In attempt to shed its blokes-and-beer image, U.K. media company Lad Bible is showing its more mature side by moving toward longer-form video content — precisely as other publishers are trying to nail shorter, more mobile-friendly video. The publisher has high hopes for Apple TV in particular: After launching the app less than a week ago, its downloads are reportedly reaching the 3,500 mark.
Currently, the content sitting on the platform comes from the other half-dozen social channels run by Lad Bible. Videos like “Who knows the Drake Hotline Bling Dance,” and “Chilli Challenge” are both roughly two and a half minutes long and sit on its own site and Facebook.
According to the company, which has grown from 25 to 70 people in a year, it delivers around 750 million video views a month across these social platforms; on Facebook, it averages 3 million views per video. The next few months will be a testing phase for the brand and what its audiences want from the bigger screen.

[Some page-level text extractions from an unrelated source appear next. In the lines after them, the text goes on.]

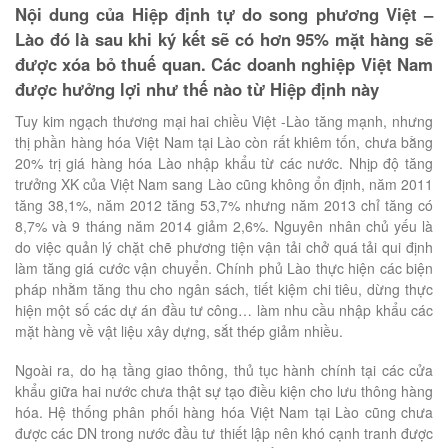
Nội dung của Hiệp định tự do song phương Việt –
Lào đó là sau khi ký kết sẽ có hơn 95% mặt hàng sẽ
được xóa bỏ thuế quan. Các doanh nghiệp Việt Nam
được hưởng lợi như thế nào từ Hiệp định này
Tuy kim ngạch thương mại hai chiều Việt -Lào tăng mạnh, nhưng
thị phần hàng hóa Việt Nam tại Lào còn rất khiêm tốn, chưa bằng
20% trị giá hàng hóa Lào nhập khẩu từ các nước. Nhịp độ tăng
trưởng XK của Việt Nam sang Lào cũng không ổn định, năm 2011
tăng 38,1%, năm 2012 tăng 53,7% nhưng năm 2013 chỉ tăng có
8,7% và 9 tháng năm 2014 giảm 2,6%. Nguyên nhân chủ yếu là
do việc quản lý chặt chẽ phương tiện vận tải chở quá tải qui định
làm tăng giá cước vận chuyển. Chính phủ Lào thực hiện các biện
pháp nhằm tăng thu cho ngân sách, tiết kiệm chi tiêu, dừng thực
hiện một số các dự án đầu tư công… làm nhu cầu nhập khẩu các
mặt hàng về vật liệu xây dựng, sắt thép giảm nhiều.
Ngoài ra, do hạ tầng giao thông, thủ tục hành chính tại các cửa
khẩu giữa hai nước chưa thật sự tạo điều kiện cho lưu thông hàng
hóa. Hệ thống phân phối hàng hóa Việt Nam tại Lào cũng chưa
được các DN trong nước đầu tư thiết lập nên khó cạnh tranh được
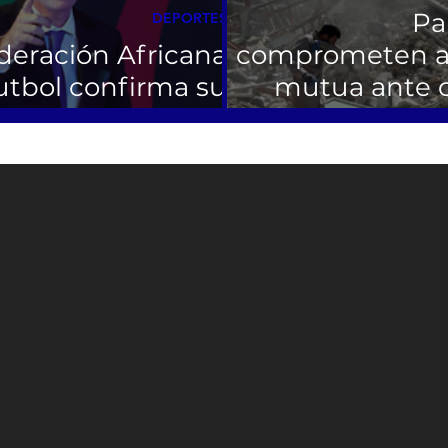
Pa
DEPORTES
deración Africana
comprometen a
utbol confirma su
mutua ante c
spaldo a Infantino
inestabilidad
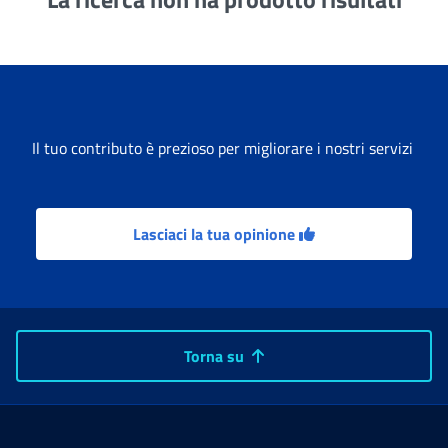
Il tuo contributo è prezioso per migliorare i nostri servizi
Lasciaci la tua opinione
Torna su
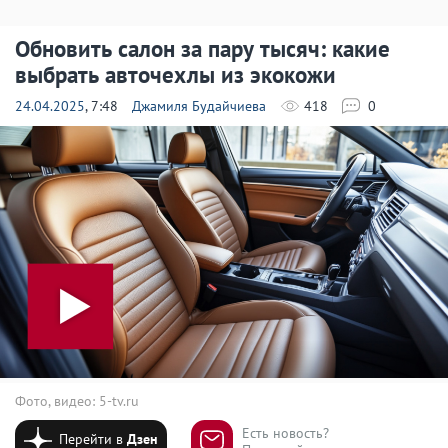
Обновить салон за пару тысяч: какие
выбрать авточехлы из экокожи
24.04.2025
, 7:48
Джамиля Будайчиева
418
0
Фото, видео: 5-tv.ru
Есть новость?
Перейти в
Дзен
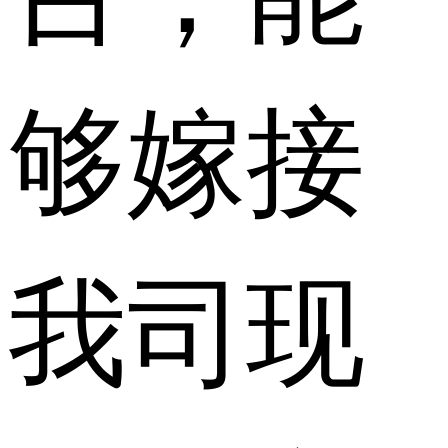
够嫁接
我司现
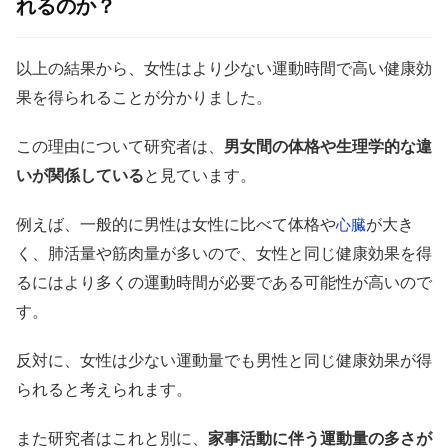
れるのか？
以上の結果から、女性はより少ない運動時間で高い健康効
果を得られることが分かりました。
この理由について研究者は、
男女間の体格や生理学的な違
いが関係している
と見ています。
例えば、一般的に男性は女性に比べて体格や
が大き
心臓
く、肺活量や筋肉量が多いので、女性と同じ健康効果を得
るにはより多くの運動時間が必要である可能性が高いので
す。
反対に、女性は少ない運動量でも男性と同じ健康効果が得
られると考えられます。
また研究者はこれと別に、
家事活動に伴う運動量の多さが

Mimi Turner, marketing director for Lad Bible, explained that longer videos between 15 and 30 minutes created especially for the platform will land in the coming months as the company builds out its strategy.
“We talk a lot about channels and technology,” she said, “but different platforms have different emotions. We’re thinking about what’s the mood that someone is in to go into this channel.”
These figures come just weeks after Lad Bible announced plans to hire outgoing Vice editor Ian Moore. He told Digiday he will be drawing on his experience at Vice to cover more investigative features, taken from stories suggested by the community.
Youth-focused media company Vice has also been moving aggressively into the TV market to reach younger audiences, planning to launch a dozen channels in Europe in the next year, movement that Vice chief Shane Smith is calling “fast and furious.”
Still, it may take some time before its longer-form content rehabilitates the less mature aspects of the Lad Bible’s bawdy brand — especially when it comes to attracting advertisers, said Will Frappell, head of investment at digital agency Essence. “More premium environments such as Vice can reach the same audience without the quality concerns,” he added. “There’s an opportunity there for Lad Bible, but it’s so far unproven.”
But David Carr, strategy director at digital agency DigitasLBi, thinks Lad Bible’s opportunity lies not in imitating apps like Vice, HBO or Netflix — but rather in challenging them. Carr sees opportunities for Lad Bible to add interactive elements, experiment with Siri or offer more personalized content based on whose devices are in the room, to really stand out from the 1,000 other apps and media options on Apple TV.
“Instead of trying to ape the aesthetics of what went before,” he said, “maybe we should look at a new way.”